# What platform is your site built on?



## Fr4nk13 (Feb 10, 2010)

There's literally hundreds of ways to go about building a professional looking (and functioning) website, and I was just wondering what you guys (and gals) use for your sites.

Personally, I use Wordpress, but previously I used Joomla! and have built websites on Magento before, as well.


----------



## Ingridlaughs (Mar 25, 2010)

I've just about finished building my site (so it's not up yet), and used Sitegrinder, a plug-in that works with Photoshop. It was mostly built with version 2, and version 3 is packed with stuff that I would have loved to have had at my disposal. (Version 3 came out about three weeks later than I needed it to…)

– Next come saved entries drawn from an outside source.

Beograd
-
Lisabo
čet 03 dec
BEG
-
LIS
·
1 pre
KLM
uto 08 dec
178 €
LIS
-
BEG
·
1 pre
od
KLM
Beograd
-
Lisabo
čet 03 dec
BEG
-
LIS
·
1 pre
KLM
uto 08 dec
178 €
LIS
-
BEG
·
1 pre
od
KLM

Sitegrinder is not as easy as they would like you to believe, primarily because the documentation is awful. If they got themselves a decent writer, they'd really have something, because the program, especially the new version, does do what they claim, and once you wade past all the bad writing and "get" what they're trying to say, it's fairly simple. It has tremendous potential, but it's not for anybody who is easily frustrated. (You know--same as WORDPRESS. )


----------



## Leesfer (Feb 23, 2010)

Mine is a custom backend, previously I've used wordpress


----------



## Fr4nk13 (Feb 10, 2010)

Hey Elias, are you talking about Line? If so, I can't get into your site at all.


----------



## Leesfer (Feb 23, 2010)

Fr4nk13 said:


> Hey Elias, are you talking about Line? If so, I can't get into your site at all.


I have my site down right now, making some changes


----------



## GAW (Jan 11, 2010)

I use webs.com


----------



## Fr4nk13 (Feb 10, 2010)

Oh okay. That makes sense.

Anyone else care to share?


----------



## MX1CAN (Jul 24, 2009)

Here are my favorites in order:

Custom Built Flash Store with Custom Backend
Joomla with Virtuemart
Wordpress with E-commerce
OSCommerce


----------



## Chap Ambrose (Oct 21, 2008)

I like Wordpress.com for a basic website with blog. It is really easy to get going with, but not terribly flexible.

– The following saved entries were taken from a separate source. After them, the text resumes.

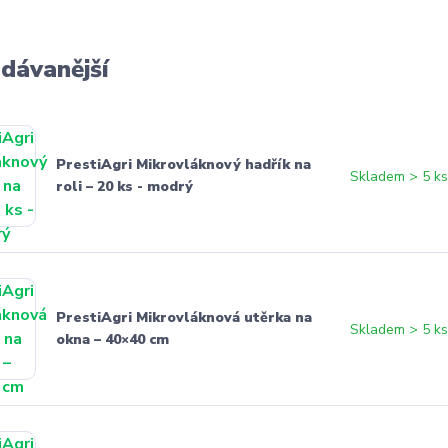
dávanější
PrestiAgri Mikrovláknový hadřík na
Skladem > 5 k
roli – 20 ks - modrý
PrestiAgri Mikrovláknová utěrka na
Skladem > 5 k
okna – 40×40 cm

I recommend Shopify to anyone who's looking for a simple ecommerce store and doesn't want to waste time trying to build it themselves.

I've also been using Tumblr a lot lately for random note keeping.


----------



## EGS (Apr 20, 2010)

Here's another way to consider. All Apple computers come with a software called "iweb" This is by far the easiest website creation software out there. It is literally point, click, and drag. You can get an Apple computer for as low as $599 (Mac-Mini) and iweb will come with it. For $99 per year you can sign up to MOBILE ME which will host your uploaded site. You can also have your chosen domain name point directly to it. Feel free to check out my website and see what you can do in about 10 minutes. Mine was just done to get something up since I'm just starting out. Hope this helps!
www.edgegraphicsolutions.com


----------



## rabbitdog (Jul 12, 2007)

I tried a half dozen e-commerce packages when setting up my site - most of them were frustratingly hard to customize. Finally gave in and just did wordpress + e-junkie + paypal. 

So far it's been a really great combination. 

I'm also using bigcartel.com for another e-commerce project and I can't say enough good things about them.


----------



## Fr4nk13 (Feb 10, 2010)

I used Big Cartel for a while, but I found it to be a lot cheaper building off of a ecommerce plugin.


----------



## TeesForChange (Jan 17, 2007)

i really like big commerce, but you can also get free e-commerce plugins for wordpress


----------